═══ Records provided ═══
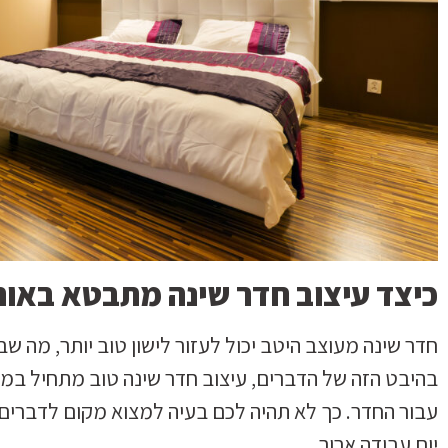
כיצד עיצוב חדר שינה מתבטא באור
חדר שינה מעוצב היטב יכול לעזור לישון טוב יותר, מה 
בהיבט הזה של הדברים, עיצוב חדר שינה טוב מתחיל במי
עבור החדר. כך לא תהיה לכם בעיה למצוא מקום לדברים א
יום עבודה ארוך.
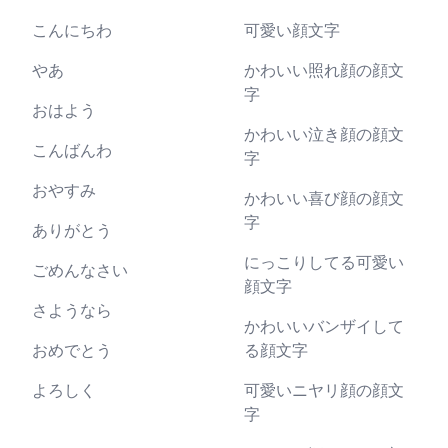
こんにちわ
可愛い顔文字
やあ
かわいい照れ顔の顔文
字
おはよう
かわいい泣き顔の顔文
こんばんわ
字
おやすみ
かわいい喜び顔の顔文
字
ありがとう
にっこりしてる可愛い
ごめんなさい
顔文字
さようなら
かわいいバンザイして
おめでとう
る顔文字
よろしく
可愛いニヤリ顔の顔文
字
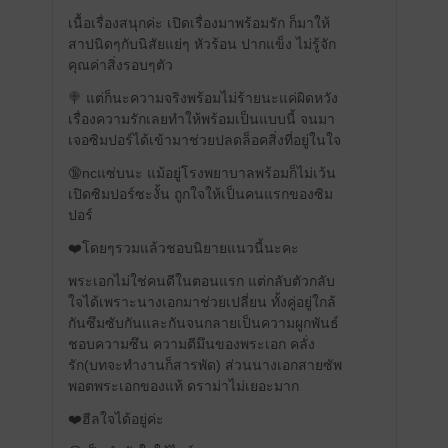
เนื้อเรื่องสนุกค่ะ เปิดเรื่องมาพร้อมรัก ก็มาให้
สาปนิดๆกับนิสัยแย่ๆ หัวร้อน ปากแข็ง ไม่รู้จัก
คุณค่าสิ่งรอบๆตัว
🍭 แต่ก็นะความจริงพร้อมไม่ร้ายนะแค่ผิดหวัง
เรื่องความรักเลยทำให้พร้อมเป็นแบบนี้ จนมา
เจอซิมปอร์ได้เข้ามาช่วยปลดล็อคสิ่งที่อยู่ในใจ
🔞ncแซ่บนะ แม้อยู่โรงพยาบาลพร้อมก็ไม่เว้น
เปิดซิมปอร์ซะงั้น ถูกใจให้เป็นคนแรกของซิม
ปอร์
❤️โดยๆรวมแล้วชอบนิยายแนวนี้นะคะ
พระเอกไม่ใช่คนดีในตอนแรก แต่กลับตัวกลับ
ใจได้เพราะนางเอกมาช่วยเปลี่ยน ทั้งคู่อยู่ใกล้
กันซึมซับกันและกันจนกลายเป็นความผูกพันธ์
ชอบความซึน ความตีมึนของพระเอก คลั่ง
รัก(บทจะทำงานก็สารพัด) ส่วนนางเอกสายซัพ
พอตพระเอกของแท้ ดราม่าไม่เยอะมาก
❤️ฮีลใจได้อยู่ค่ะ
═══
▸ What is required: Write out the lines from the one containing "เปิดซิมปอร์ซะง" through the last line of the records above. Include both of those lines and nothing else.

▸ Your response:
เปิดซิมปอร์ซะงั้น ถูกใจให้เป็นคนแรกของซิม
ปอร์
❤️โดยๆรวมแล้วชอบนิยายแนวนี้นะคะ
พระเอกไม่ใช่คนดีในตอนแรก แต่กลับตัวกลับ
ใจได้เพราะนางเอกมาช่วยเปลี่ยน ทั้งคู่อยู่ใกล้
กันซึมซับกันและกันจนกลายเป็นความผูกพันธ์
ชอบความซึน ความตีมึนของพระเอก คลั่ง
รัก(บทจะทำงานก็สารพัด) ส่วนนางเอกสายซัพ
พอตพระเอกของแท้ ดราม่าไม่เยอะมาก
❤️ฮีลใจได้อยู่ค่ะ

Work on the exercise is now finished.